- **WHAT YOU NEED TO DO**: The answer required is how many lines of the following entries contain the word "Oklahomans", with no other words.

*** Opening of SUPPLIED ENTRIES ***

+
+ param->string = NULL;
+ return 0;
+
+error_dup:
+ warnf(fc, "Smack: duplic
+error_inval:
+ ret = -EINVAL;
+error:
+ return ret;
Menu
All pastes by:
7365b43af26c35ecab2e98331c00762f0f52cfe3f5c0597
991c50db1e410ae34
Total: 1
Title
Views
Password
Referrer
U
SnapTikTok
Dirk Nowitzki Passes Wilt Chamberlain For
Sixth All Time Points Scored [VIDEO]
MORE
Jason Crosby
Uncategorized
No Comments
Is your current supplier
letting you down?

*** Close of SUPPLIED ENTRIES ***
*** Opening of SUPPLIED ENTRIES ***

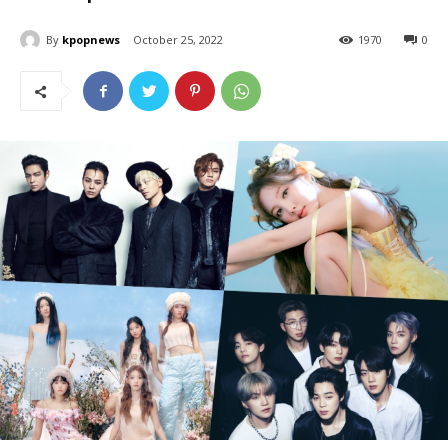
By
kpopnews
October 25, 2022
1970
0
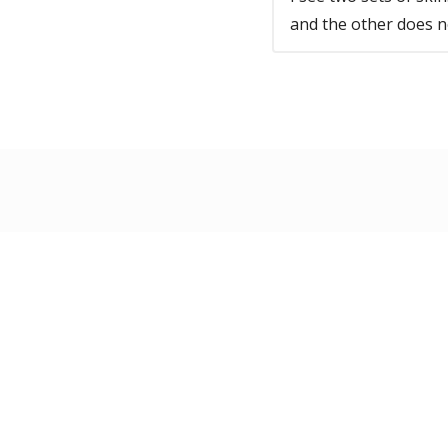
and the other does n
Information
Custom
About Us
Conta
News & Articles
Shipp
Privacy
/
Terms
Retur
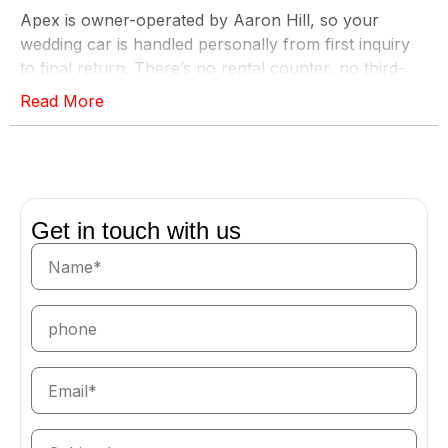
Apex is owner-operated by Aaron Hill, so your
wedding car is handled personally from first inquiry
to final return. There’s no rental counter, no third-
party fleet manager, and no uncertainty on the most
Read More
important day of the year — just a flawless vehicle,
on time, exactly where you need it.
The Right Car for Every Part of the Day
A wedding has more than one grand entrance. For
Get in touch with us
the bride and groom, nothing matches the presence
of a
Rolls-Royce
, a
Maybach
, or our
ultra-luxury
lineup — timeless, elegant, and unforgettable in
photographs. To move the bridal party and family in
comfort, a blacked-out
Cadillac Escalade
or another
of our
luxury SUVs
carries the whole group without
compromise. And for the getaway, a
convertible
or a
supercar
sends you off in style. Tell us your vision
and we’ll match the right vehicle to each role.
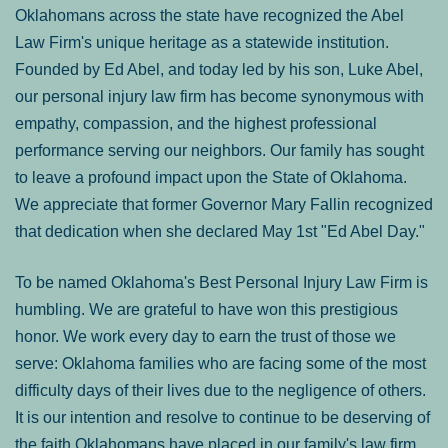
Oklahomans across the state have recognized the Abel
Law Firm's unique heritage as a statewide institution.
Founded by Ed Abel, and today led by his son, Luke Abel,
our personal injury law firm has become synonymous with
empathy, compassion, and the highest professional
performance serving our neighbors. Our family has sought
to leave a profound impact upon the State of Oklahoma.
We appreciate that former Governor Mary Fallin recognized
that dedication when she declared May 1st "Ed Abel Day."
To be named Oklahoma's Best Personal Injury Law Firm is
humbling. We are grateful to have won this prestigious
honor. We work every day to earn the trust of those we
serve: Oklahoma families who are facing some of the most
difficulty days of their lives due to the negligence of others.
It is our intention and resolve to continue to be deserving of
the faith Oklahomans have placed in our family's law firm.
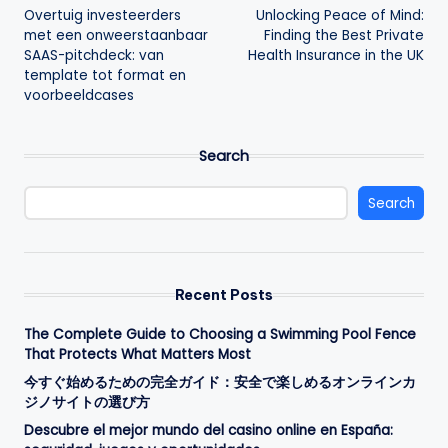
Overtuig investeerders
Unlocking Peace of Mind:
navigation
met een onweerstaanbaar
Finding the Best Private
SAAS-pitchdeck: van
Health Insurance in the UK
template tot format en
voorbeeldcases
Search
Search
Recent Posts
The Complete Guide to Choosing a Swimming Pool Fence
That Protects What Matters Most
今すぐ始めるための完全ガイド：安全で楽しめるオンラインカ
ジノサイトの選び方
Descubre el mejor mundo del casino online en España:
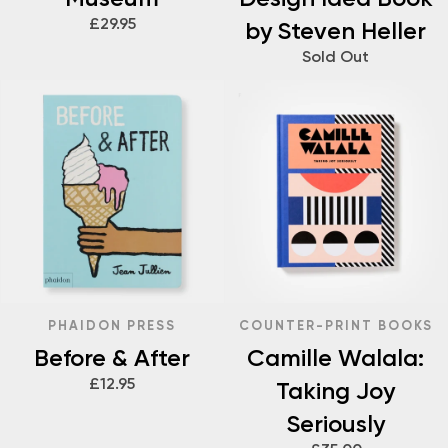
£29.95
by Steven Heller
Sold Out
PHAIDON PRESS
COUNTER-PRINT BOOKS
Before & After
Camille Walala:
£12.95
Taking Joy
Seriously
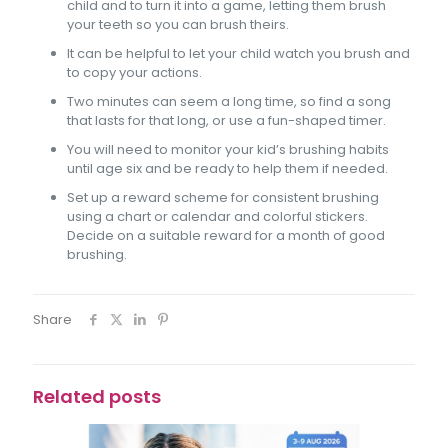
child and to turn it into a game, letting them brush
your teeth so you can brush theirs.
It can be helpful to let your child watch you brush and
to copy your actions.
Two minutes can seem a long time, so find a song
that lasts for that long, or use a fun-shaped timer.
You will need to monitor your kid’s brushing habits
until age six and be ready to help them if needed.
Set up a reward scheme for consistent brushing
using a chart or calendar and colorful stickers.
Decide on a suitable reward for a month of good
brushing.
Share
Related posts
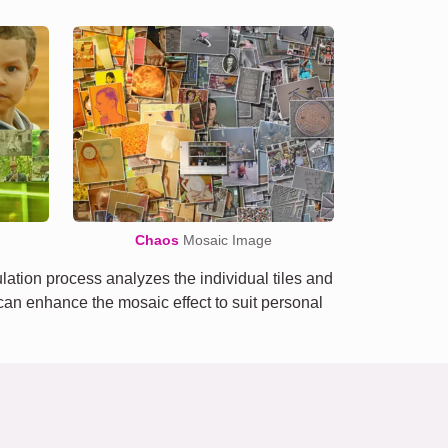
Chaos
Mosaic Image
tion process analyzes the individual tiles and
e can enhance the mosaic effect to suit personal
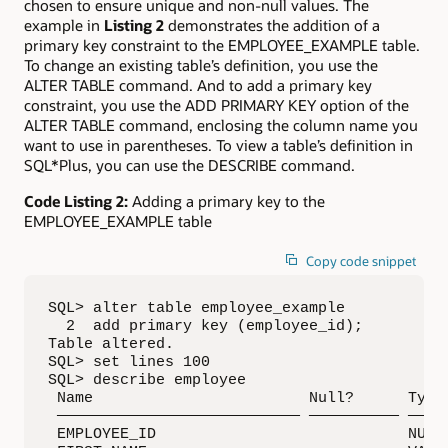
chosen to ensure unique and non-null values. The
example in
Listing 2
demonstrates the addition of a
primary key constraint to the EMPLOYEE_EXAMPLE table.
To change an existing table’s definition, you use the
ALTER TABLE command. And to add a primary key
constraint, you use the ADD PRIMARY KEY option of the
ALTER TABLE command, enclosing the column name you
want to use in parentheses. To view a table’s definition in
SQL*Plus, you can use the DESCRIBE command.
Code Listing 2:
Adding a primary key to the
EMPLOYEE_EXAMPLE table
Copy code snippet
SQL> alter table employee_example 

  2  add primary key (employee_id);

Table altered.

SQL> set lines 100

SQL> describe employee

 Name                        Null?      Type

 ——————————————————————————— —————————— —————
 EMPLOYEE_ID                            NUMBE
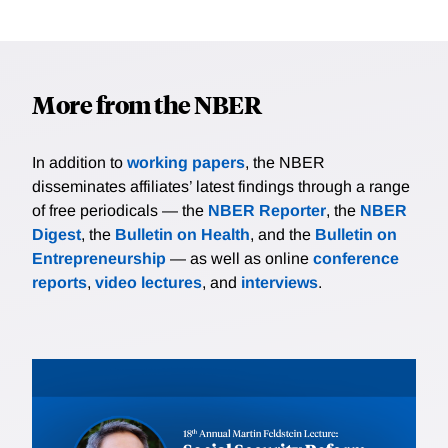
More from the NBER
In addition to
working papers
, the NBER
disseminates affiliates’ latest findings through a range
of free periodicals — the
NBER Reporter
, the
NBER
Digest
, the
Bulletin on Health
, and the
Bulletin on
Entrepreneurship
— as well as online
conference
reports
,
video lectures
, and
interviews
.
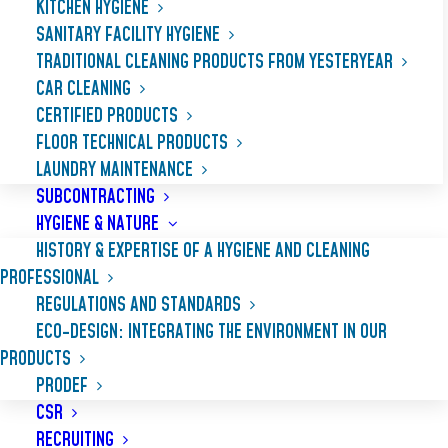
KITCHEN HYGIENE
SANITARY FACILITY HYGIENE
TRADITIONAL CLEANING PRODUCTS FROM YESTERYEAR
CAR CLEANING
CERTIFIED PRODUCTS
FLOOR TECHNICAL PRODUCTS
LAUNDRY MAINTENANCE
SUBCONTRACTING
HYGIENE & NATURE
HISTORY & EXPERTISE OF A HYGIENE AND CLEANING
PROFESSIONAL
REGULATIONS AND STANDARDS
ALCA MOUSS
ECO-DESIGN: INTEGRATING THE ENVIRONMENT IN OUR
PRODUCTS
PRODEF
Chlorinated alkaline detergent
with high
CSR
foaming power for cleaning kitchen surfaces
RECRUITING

*** Close of SUPPLIED ENTRIES ***

- **OUTPUT**: 2